## Data to process
-=-=-=-=-
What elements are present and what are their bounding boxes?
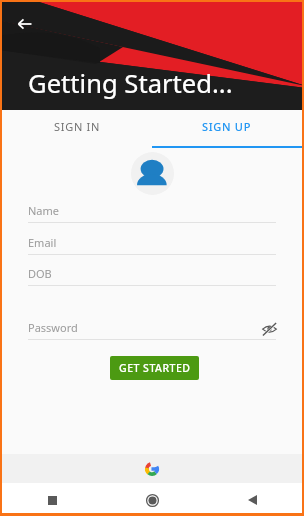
staticText: Getting Started... [28, 66, 233, 101]
button[interactable]: SIGN UP [152, 110, 302, 148]
button[interactable]: Home [102, 483, 202, 513]
button[interactable]: SIGN IN [2, 110, 152, 148]
staticText: Name [28, 203, 60, 218]
staticText: SIGN IN [54, 119, 100, 134]
button[interactable]: Back [202, 483, 302, 513]
button[interactable]: Email [2, 233, 302, 255]
button[interactable]: DOB [2, 264, 302, 286]
staticText: Email [28, 235, 57, 250]
button[interactable]: Sign in with Google [2, 454, 302, 483]
button[interactable]: Name [2, 201, 302, 223]
staticText: GET STARTED [119, 361, 191, 375]
staticText: DOB [28, 266, 52, 281]
button[interactable]: Show password [260, 319, 278, 337]
staticText: Password [28, 320, 78, 335]
staticText: SIGN UP [202, 119, 252, 134]
button[interactable]: Back [11, 10, 39, 38]
button[interactable]: Password [2, 318, 302, 340]
button[interactable]: GET STARTED [110, 356, 199, 380]
button[interactable]: Recent apps [2, 483, 102, 513]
-=-=-=-=-
## What this task involves
Print every line of the material above exactly as it reads, skipping the pictures.

## Response below
What elements are present and what are their bounding boxes?
staticText: Getting Started... [28, 66, 233, 101]
button[interactable]: SIGN UP [152, 110, 302, 148]
button[interactable]: Home [102, 483, 202, 513]
button[interactable]: SIGN IN [2, 110, 152, 148]
staticText: Name [28, 203, 60, 218]
staticText: SIGN IN [54, 119, 100, 134]
button[interactable]: Back [202, 483, 302, 513]
button[interactable]: Email [2, 233, 302, 255]
button[interactable]: DOB [2, 264, 302, 286]
staticText: Email [28, 235, 57, 250]
button[interactable]: Sign in with Google [2, 454, 302, 483]
button[interactable]: Name [2, 201, 302, 223]
staticText: GET STARTED [119, 361, 191, 375]
staticText: DOB [28, 266, 52, 281]
button[interactable]: Show password [260, 319, 278, 337]
staticText: Password [28, 320, 78, 335]
staticText: SIGN UP [202, 119, 252, 134]
button[interactable]: Back [11, 10, 39, 38]
button[interactable]: Password [2, 318, 302, 340]
button[interactable]: GET STARTED [110, 356, 199, 380]
button[interactable]: Recent apps [2, 483, 102, 513]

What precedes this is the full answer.